Pelicans

photography and text by Lina Vergara Huilcamán

pelicans in the street stopping the heavy traffic. calm. looking around. cleaning their feathers with their long beaks. not one. ten pelicans. sometimes twenty. sometimes only two. sitting on the roofs of parked cars. they wandered around among the cars completely indifferent to the horn blasts. completely indifferent, they stopped in the middle of the road as to think over. before they took off with their enormous wings. a real traffic jam. a mess. on that street that separates the harbour from a little fish market in Arica, Chile. -every now and then a pelican dies- my mother says as she drives. -run over by a tourist, for sure. you know they are always here. everybody knows it. you only have to drive slowly.-
I came back on foot. with my camera. to understand. to get in that small madness that here seemed to be everyday life. in that place stained with white liquid shit fallen from the sky. with a strong smell of fish. a scent, if compared to the intense and carnal smell of the sea-lions at the harbour on the other side of the street. undisturbed, I photographed them. without drawing too near, otherwise they would have run away.
those enormous birds wandered quietly in the fish market’s passage. and nobody chased them away or seemed to notice them. -they are stealing. they are thieves.- a man says behind my back while I continue to take pictures -as soon as the fishmonger is distracted they get in and steal the fish- I laugh.

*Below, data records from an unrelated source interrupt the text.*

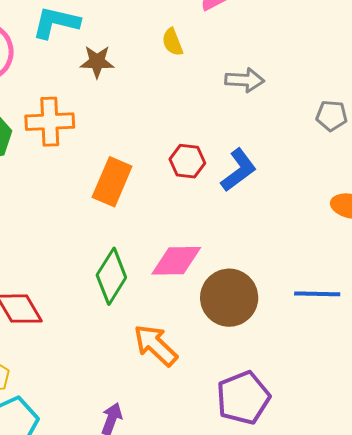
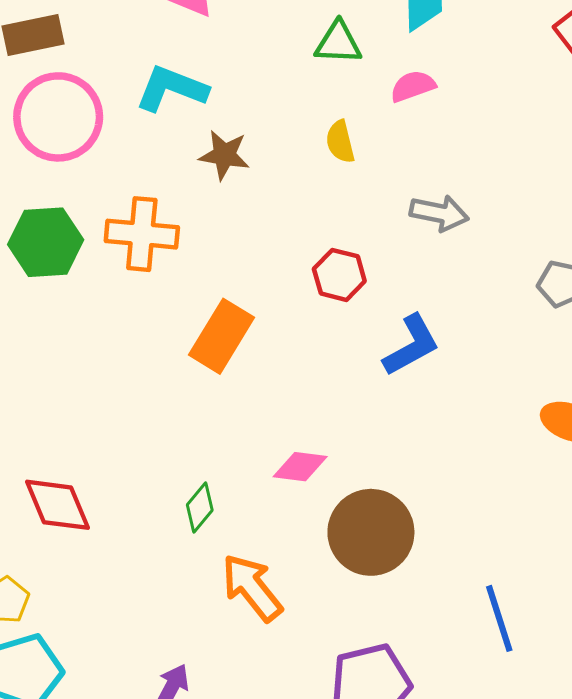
red hexagon: (187, 161) -> (339, 275), moved
pink diamond: (176, 261) -> (300, 467), size x0.7
green diamond: (111, 276) -> (200, 508), moved, size x0.6
blue line: (317, 294) -> (499, 618), moved, turned 63

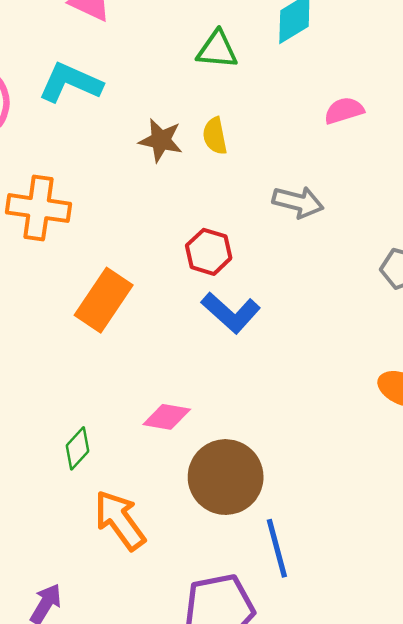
pink semicircle: (413, 86) -> (344, 111), moved
brown star: (224, 155) -> (161, 140), moved
blue L-shape: (411, 345) -> (231, 313), moved, turned 68
blue line: (499, 618) -> (277, 548), moved

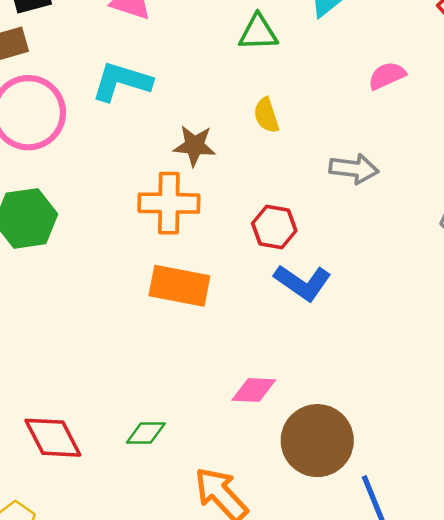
brown star: (161, 140) -> (194, 146), moved
orange cross: (38, 208) -> (169, 203), moved
orange rectangle: (104, 300) -> (179, 286), turned 74
green diamond: (78, 448) -> (146, 433), moved, turned 54

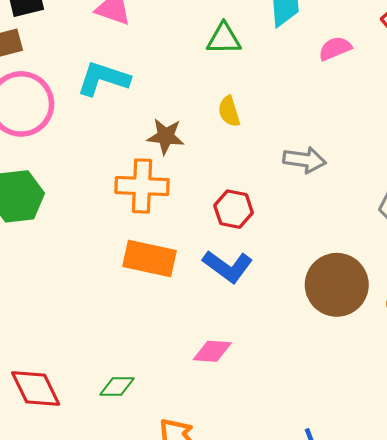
pink semicircle: (387, 76) -> (335, 48), moved
blue L-shape: (303, 283) -> (228, 266), moved
brown circle: (317, 441) -> (337, 285), moved

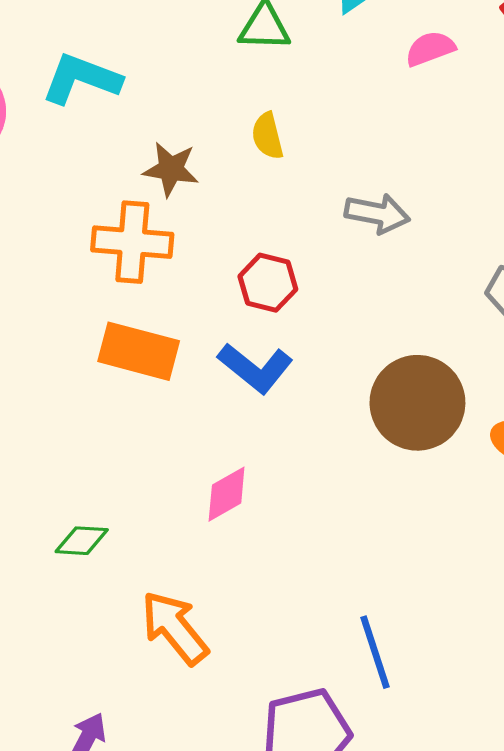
pink diamond: (212, 351) -> (227, 494), turned -36

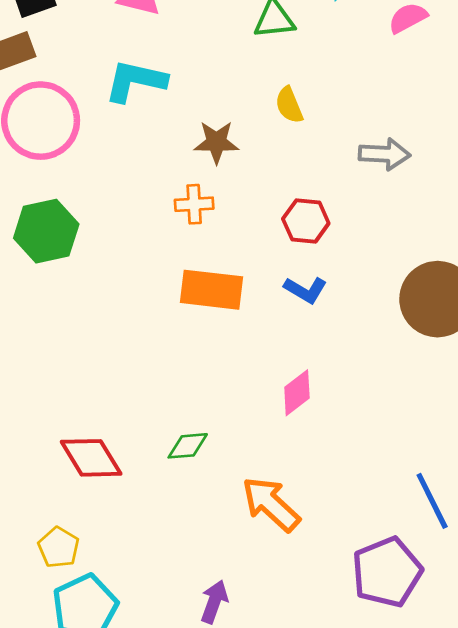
orange cross: (132, 242) -> (194, 204), size x0.6
blue L-shape: (255, 368) -> (305, 290), size x0.7

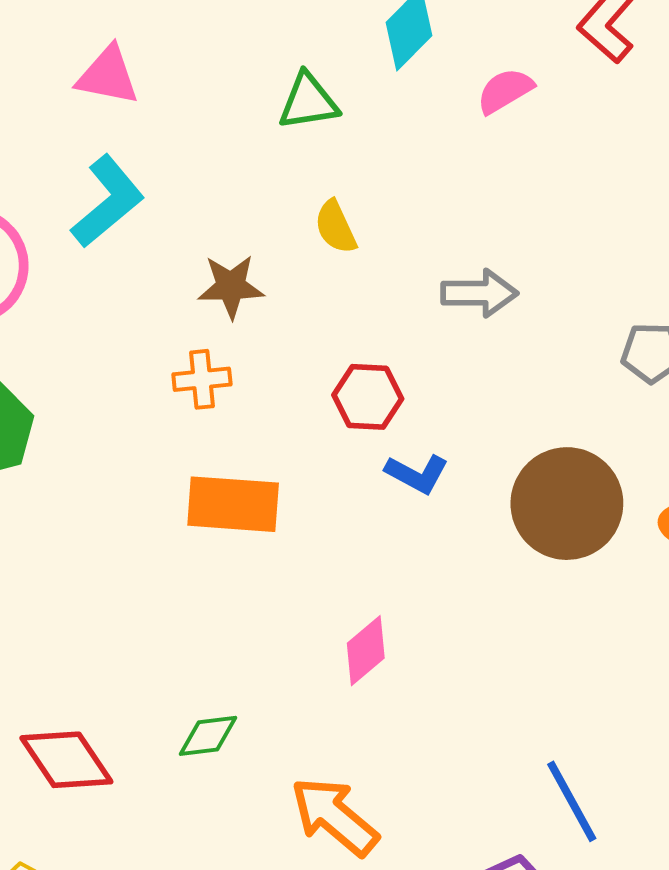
cyan L-shape: (136, 81) -> (108, 201), turned 130
blue L-shape: (305, 290) -> (417, 474), moved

a winged animal -one metre tall, with a wingspan of at least two metres and a beak that seems a long spear- walking undisturbed and looking careless as it waits for the right time to steal the fish. a daily game in which everybody participate without doing anything to stop it. I turn towards the man that has spoken. a shoeshine sitting on a wooden box. light blue. I draw near. he invites me to take a seat by his side. on another box. white. a bit dirty. I can’t help noticing it. I sit down. -I have a good time with them- he continues -but sometimes I give them a good brushing. no. they don’t bite. they open their beaks. sometimes people are frightened. but they don’t do anything. they are smart. look how they wait for a moment of distraction. they call each other with a radar. when there is some good fish. look. look now. it is trying to steal.- I look at him as he smiles and chronicles the actions of our friends the thieves. -sometimes fishmongers give them some fish. so that they go away- we hear a loud honk behind our back. I turn around and see a couple of pelicans stopping the traffic. in the middle of the street. impassive. while cars nearly brush against them swearing at the wind -pelicans are deaf- he tells me -this is why they don’t move when cars honk. they can’t hear them.- I realize that I don’t know anything about pelicans. and about many other things. I only have the basic notions. those that anybody who watches television and has visited a couple of zoos may have. I look at the man sitting by my side that continues to polish a very old shoe.